**What the exercise asks**
In the entries that follow, find the word "Pnömatik" and report each line it is on.

[Task material Boundary: Start]

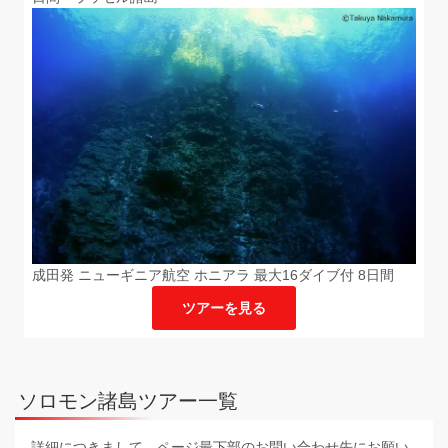
成田発 ニューギニア航空 ホニアラ 最大16ダイブ付 8日間
ツアーを見る
ソロモン諸島ツアー一覧
詳細につきまして、ページ最下部のお問い合わせ先にお願い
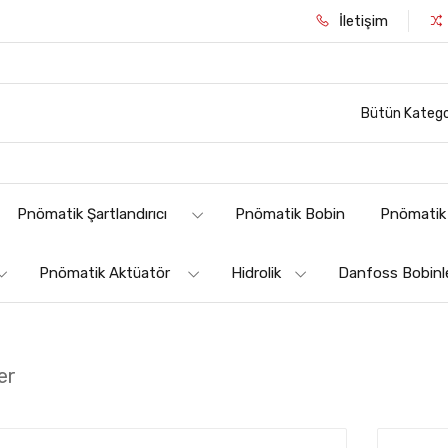
İletişim
Bütün Katego
Pnömatik Şartlandırıcı
Pnömatik Bobin
Pnömatik 
Pnömatik Aktüatör
Hidrolik
Danfoss Bobinl
er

[Task material Boundary: End]

**Exercise response**
Pnömatik Şartlandırıcı
Pnömatik Bobin
Pnömatik 
Pnömatik Aktüatör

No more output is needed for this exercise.